I always think of blackberries as a September thing and every year I'm a bit surprised to see them in the hedgerows in August. They perfectly sum up this seasonal crossover from late summer to early autumn and I was glad to spend most of the bank holiday weekend surrounded by them, both indoors and outside. Last Saturday morning I went blackberry picking with the children and my parents while John worked, and between us we picked 13 lbs, or almost 6 kgs, of fruit, plus some elderberries too.
The rest of the weekend was spent - happily - in the kitchen. My last weekend pottering before going back to work and I wanted to savour it. Just me and my bubbling pans, with the radio on in the background. Faffing with pretty labels. Lovely.
I made Hedgerow Jelly first. I persist in making this mainly because I really like the evocative name and it reminds me of the Brambly Hedge books. The idea is that you use blackberries and all kinds of other seasonal hedgerow fruit - like sloes, elderberries and rosehips - plus a few windfall apples too. I used mostly blackberries (about 2 pounds or 1 kg) with two chopped cooking apples and a few big handfuls of elderberries. These completely changed the taste of the traditional bramble jelly, darkening and enriching it and adding a herby, almost slightly smoky flavour which is unbelievably good. It didn't seem so sweet either, which I liked. Then I made a batch of plain bramble jelly, which I think it one of my favourite jams/spreads ever. I like it stirred into yogurt, spooned on top of rice pudding, on toast or crumpets.

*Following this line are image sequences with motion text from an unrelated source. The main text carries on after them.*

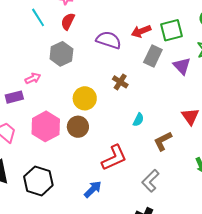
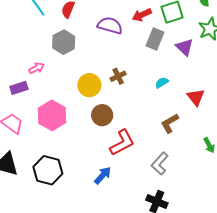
brown cross: (120, 82) -> (118, 76), moved, turned 35
cyan semicircle: (138, 120) -> (162, 83), moved, turned -144
brown circle: (78, 127) -> (102, 115), moved

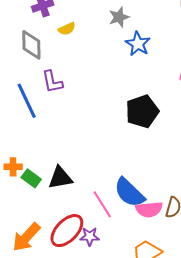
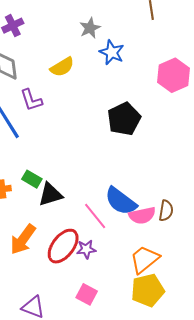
yellow semicircle: (67, 29) -> (62, 67), moved, size x1.4
green rectangle: (31, 178) -> (32, 179), moved
orange arrow: (26, 237) -> (23, 239), moved

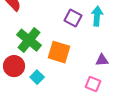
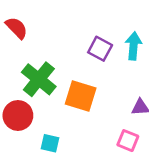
cyan square: (37, 77) -> (50, 143), moved, turned -32

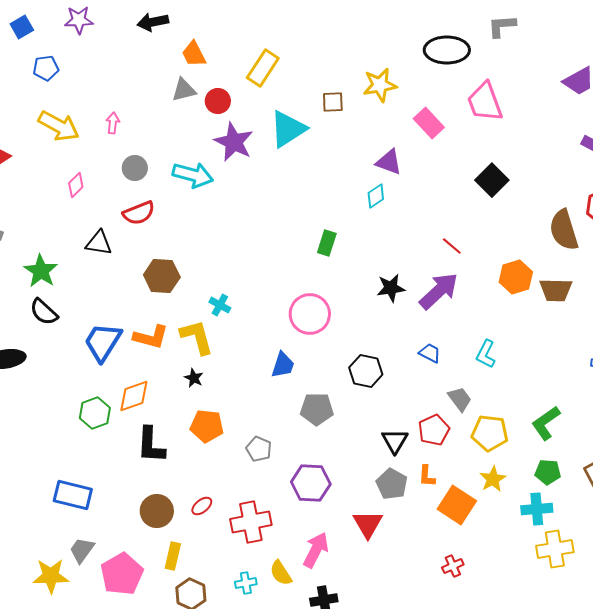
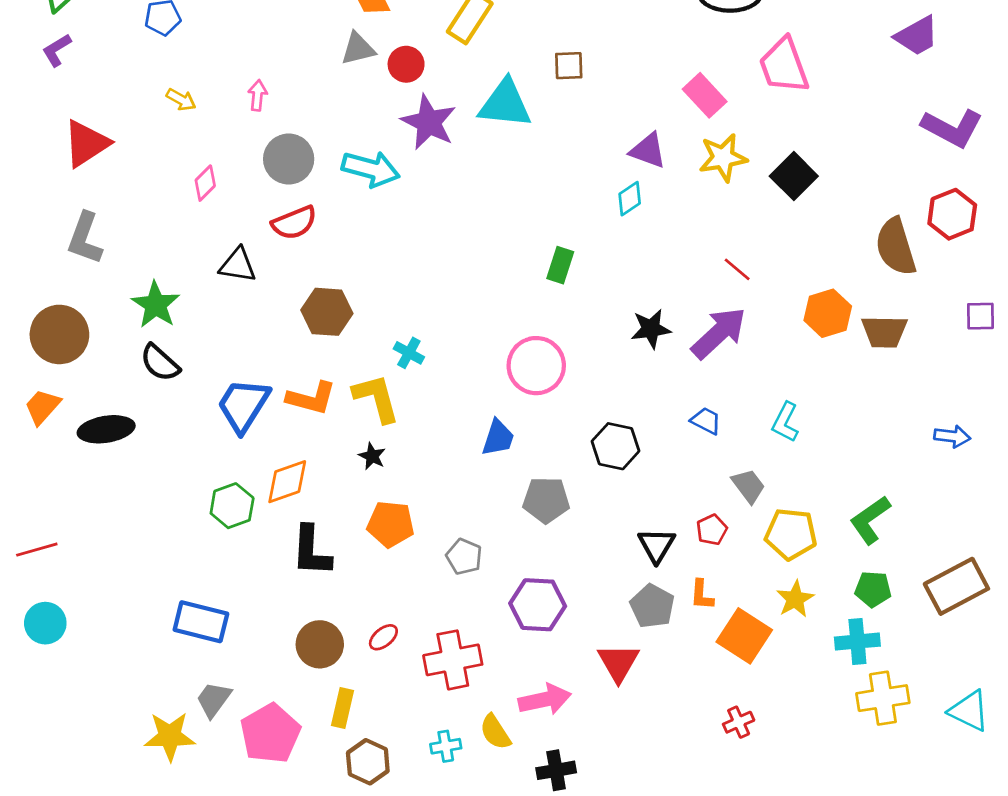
yellow star: (380, 85) -> (723, 158), moved
yellow arrow: (59, 126) -> (181, 100), size x0.5
cyan triangle: (288, 129) -> (505, 104), turned 39
gray circle: (135, 168) -> (289, 159), size x1.4
red pentagon: (434, 430) -> (712, 530), size x0.7
pink arrow: (316, 550) -> (545, 700), turned 51

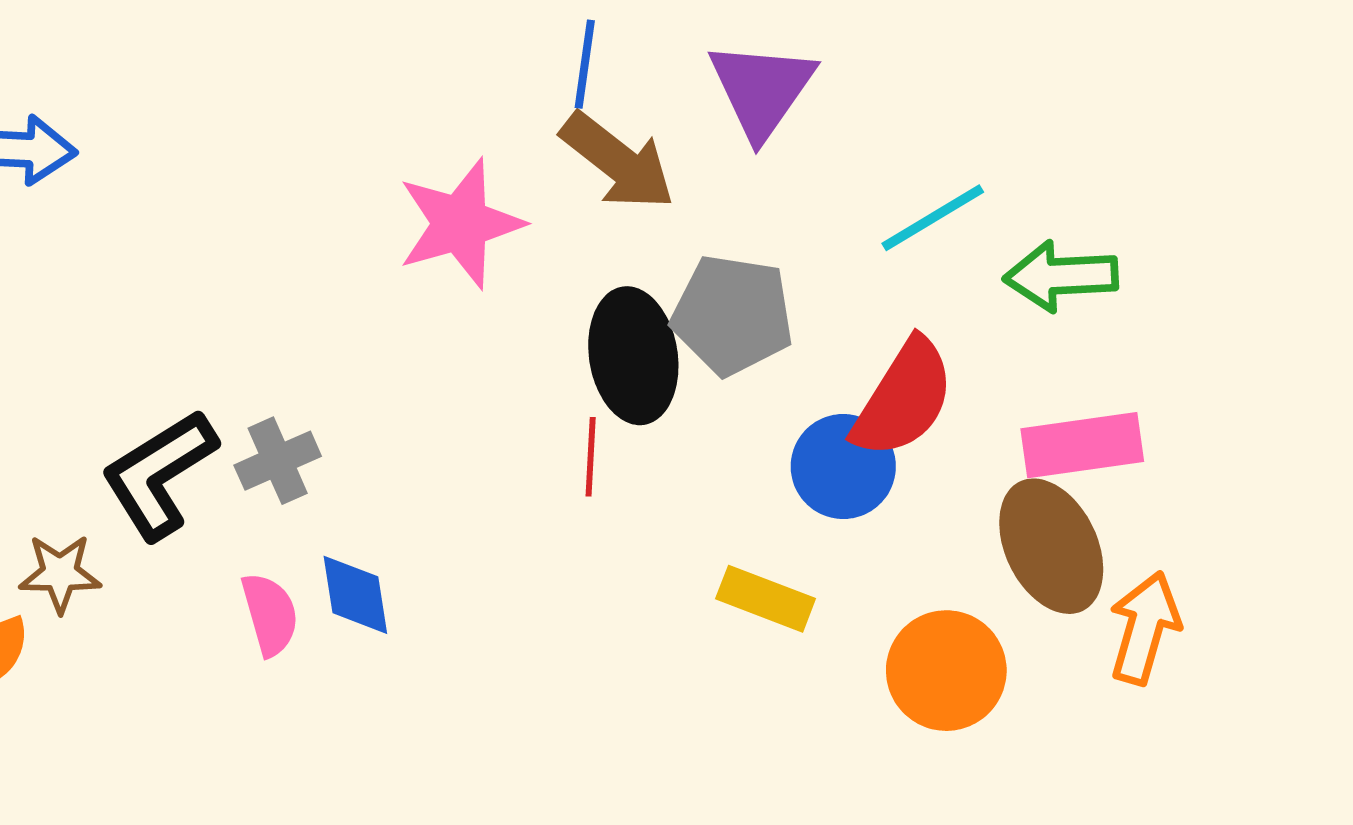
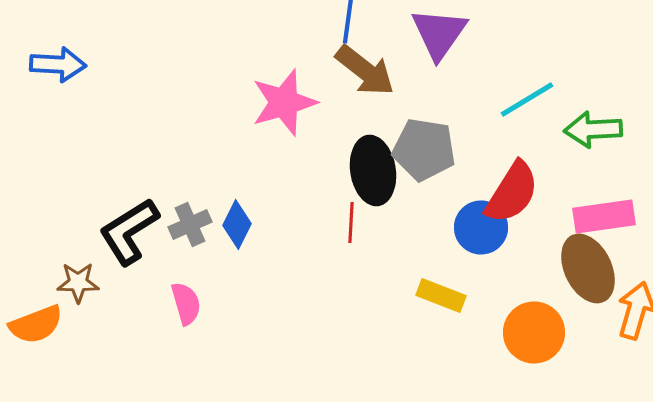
blue diamond: (355, 595) -> (237, 224), moved, turned 36

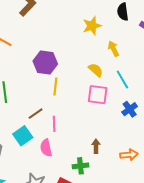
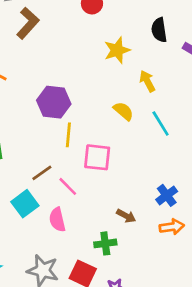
pink square: (98, 95) -> (97, 157), moved
blue cross: (130, 109) -> (167, 195), moved
pink line: (54, 124) -> (68, 186), turned -42
brown arrow: (96, 146) -> (126, 216), turned 120

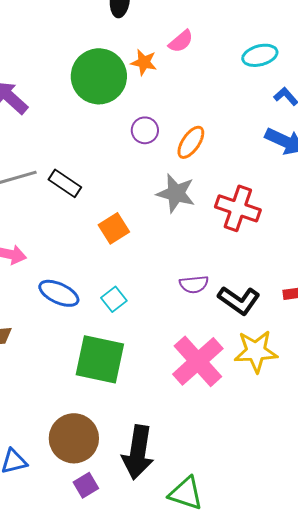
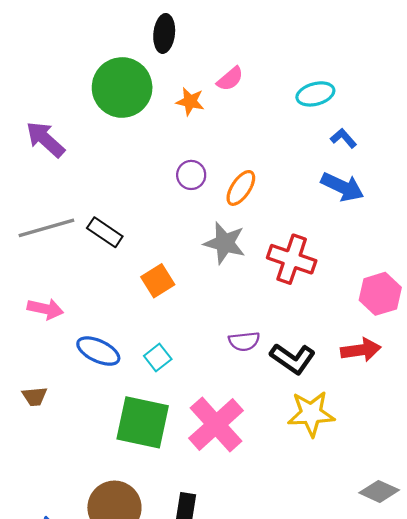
green circle: (99, 76) -> (122, 87), moved
pink cross: (198, 361) -> (216, 424), moved

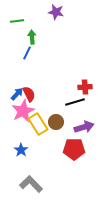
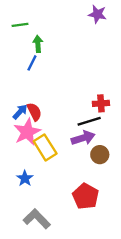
purple star: (56, 12) -> (97, 14), moved
brown circle: (56, 122) -> (100, 155), moved
purple arrow: (84, 127) -> (83, 138), moved
red pentagon: (74, 149) -> (85, 196), moved, turned 30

This is how I make my bramble jelly:
- In a large pan put around 1 kg/2 lbs blackberries and two roughly chopped apples - no need to peel or core.
- Add about 500 ml/1 pint water and bring to the boil. Simmer for half an hour.
- Pour the pulpy fruity mass through a muslin strainer into a bowl or jug. It takes a couple of hours to all slowly drip through.
- Measure your liquid and, for every 500 ml/18 fl oz use 500 g/ 1 lb 2 oz of granulated sugar. Put in a large, clean pan and slowly bring to the boil.
- I usually do the wrinkle test for testing when jam is set, but used a thermometer this time as well, as I tend to make things a bit on the soft/runny side and wanted to be sure I had a firmer set to my jelly.
- Pour into sterilised jars. This will give you 4-6 jars depending on size.
- Buy a jam funnel. It's the best thing I ever did. They will make everything so much easier and less messy and cost about £2.
- Don't try and cook too much fruit in a pan. The jam will increase in volume by three or four times while it's on a really fast boil, and the pan you thought was big enough wont be. I know this from experience. Jam is really hard to clean off a cooker. Use two pans, or make two batches, if you're not sure.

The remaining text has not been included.